(Data extracted from a collection)
[Start of section]

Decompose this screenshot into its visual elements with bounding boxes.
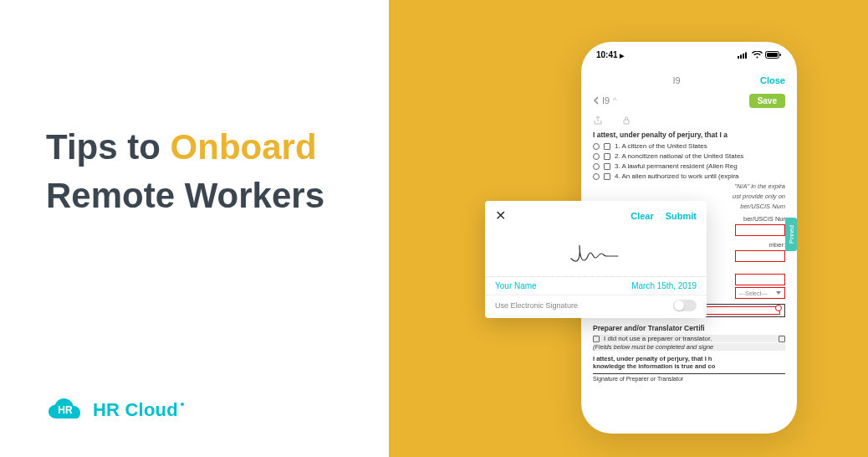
preparer-checkbox-2[interactable] bbox=[779, 336, 785, 342]
number-input-2[interactable] bbox=[735, 274, 785, 285]
right-panel: 10:41 ▶ I9 Close I9 ⌃ Save bbox=[389, 0, 868, 457]
checkbox-1[interactable] bbox=[604, 143, 610, 150]
signature-stroke bbox=[567, 240, 625, 267]
svg-rect-4 bbox=[745, 52, 747, 59]
esig-toggle[interactable] bbox=[673, 300, 697, 311]
signer-name: Your Name bbox=[495, 281, 537, 290]
app-title: I9 bbox=[672, 75, 680, 85]
select-dropdown[interactable]: ---Select--- bbox=[735, 287, 785, 299]
close-button[interactable]: Close bbox=[760, 75, 785, 85]
svg-rect-3 bbox=[743, 54, 744, 59]
status-time: 10:41 ▶ bbox=[596, 50, 624, 59]
wifi-icon bbox=[752, 51, 763, 59]
signature-surface[interactable] bbox=[485, 230, 707, 276]
c4-label: 4. An alien authorized to work until (ex… bbox=[615, 172, 739, 180]
headline: Tips to Onboard Remote Workers bbox=[46, 127, 397, 217]
radio-4[interactable] bbox=[593, 173, 600, 180]
preparer-checkbox-1[interactable] bbox=[593, 336, 600, 342]
c3-label: 3. A lawful permanent resident (Alien Re… bbox=[615, 162, 738, 170]
sig-preparer-label: Signature of Preparer or Translator bbox=[593, 373, 785, 382]
headline-line1: Tips to Onboard bbox=[46, 127, 397, 167]
sign-date: March 15th, 2019 bbox=[631, 281, 697, 290]
preparer-title: Preparer and/or Translator Certifi bbox=[593, 324, 785, 332]
signal-icon bbox=[738, 51, 749, 59]
close-icon[interactable]: ✕ bbox=[495, 208, 506, 223]
headline-line1-left: Tips to bbox=[46, 127, 171, 167]
uscis-input[interactable] bbox=[735, 224, 785, 236]
preparer-note: (Fields below must be completed and sign… bbox=[593, 343, 785, 351]
brand-logo: HR HR Cloud bbox=[46, 397, 178, 424]
promo-canvas: Tips to Onboard Remote Workers HR HR Clo… bbox=[0, 0, 868, 457]
brand-name: HR Cloud bbox=[93, 399, 178, 421]
na-note: "N/A" in the expira bbox=[593, 182, 785, 190]
status-bar: 10:41 ▶ bbox=[581, 42, 797, 67]
radio-1[interactable] bbox=[593, 143, 600, 150]
svg-text:HR: HR bbox=[58, 404, 73, 416]
save-button[interactable]: Save bbox=[749, 94, 785, 108]
clear-button[interactable]: Clear bbox=[631, 211, 654, 221]
svg-rect-6 bbox=[767, 53, 778, 57]
checkbox-2[interactable] bbox=[604, 153, 610, 160]
cloud-icon: HR bbox=[46, 397, 84, 424]
headline-line2: Remote Workers bbox=[46, 176, 397, 216]
battery-icon bbox=[765, 51, 782, 59]
app-header: I9 Close bbox=[593, 70, 785, 90]
preparer-section: Preparer and/or Translator Certifi I did… bbox=[593, 324, 785, 382]
left-panel: Tips to Onboard Remote Workers HR HR Clo… bbox=[0, 0, 389, 457]
sub-attest: I attest, under penalty of perjury, that… bbox=[593, 355, 785, 371]
svg-rect-8 bbox=[624, 120, 629, 124]
provide-note1: ust provide only on bbox=[593, 193, 785, 200]
share-icon[interactable] bbox=[593, 116, 603, 126]
chevron-left-icon bbox=[593, 96, 600, 105]
checkbox-4[interactable] bbox=[604, 173, 610, 180]
signature-modal: ✕ Clear Submit Your Name March 15th, 201… bbox=[485, 201, 707, 318]
submit-button[interactable]: Submit bbox=[666, 211, 697, 221]
number-input[interactable] bbox=[735, 250, 785, 262]
preparer-cb-label: I did not use a preparer or translator. bbox=[604, 335, 712, 342]
radio-2[interactable] bbox=[593, 153, 600, 160]
headline-line1-accent: Onboard bbox=[171, 127, 317, 167]
lock-icon[interactable] bbox=[621, 116, 631, 126]
pinned-tab[interactable]: Pinned bbox=[785, 218, 797, 251]
checkbox-3[interactable] bbox=[604, 163, 610, 170]
esig-label: Use Electronic Signature bbox=[495, 301, 578, 310]
radio-3[interactable] bbox=[593, 163, 600, 170]
c1-label: 1. A citizen of the United States bbox=[615, 142, 707, 150]
app-subheader: I9 ⌃ Save bbox=[593, 90, 785, 110]
attest-heading: I attest, under penalty of perjury, that… bbox=[593, 131, 785, 139]
app-toolbar bbox=[593, 113, 785, 128]
c2-label: 2. A noncitizen national of the United S… bbox=[615, 152, 743, 160]
status-icons bbox=[738, 51, 782, 59]
svg-rect-7 bbox=[780, 54, 782, 56]
back-button[interactable]: I9 ⌃ bbox=[593, 95, 617, 105]
svg-rect-2 bbox=[740, 54, 742, 59]
svg-rect-1 bbox=[738, 56, 739, 59]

[End of section]

● PROMPT
Search the data for the string "United" and say how many lines include it, giving only the number.

● THE COMPLETED TASK
2